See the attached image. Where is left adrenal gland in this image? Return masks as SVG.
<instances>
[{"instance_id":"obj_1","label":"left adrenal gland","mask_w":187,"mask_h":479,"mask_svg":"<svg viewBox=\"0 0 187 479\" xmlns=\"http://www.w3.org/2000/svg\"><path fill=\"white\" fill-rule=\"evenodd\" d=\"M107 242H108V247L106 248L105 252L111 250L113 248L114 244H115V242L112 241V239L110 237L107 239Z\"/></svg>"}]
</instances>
——
▶ _Task to carry out_:
Please print the listing exactly, keeping each line as it is.

▶ _Output of the exercise_:
See the attached image. Where is left adrenal gland in this image? Return masks as SVG.
<instances>
[{"instance_id":"obj_1","label":"left adrenal gland","mask_w":187,"mask_h":479,"mask_svg":"<svg viewBox=\"0 0 187 479\" xmlns=\"http://www.w3.org/2000/svg\"><path fill=\"white\" fill-rule=\"evenodd\" d=\"M107 242H108V247L106 248L105 252L111 250L113 248L114 244H115V242L112 241V239L110 237L107 239Z\"/></svg>"}]
</instances>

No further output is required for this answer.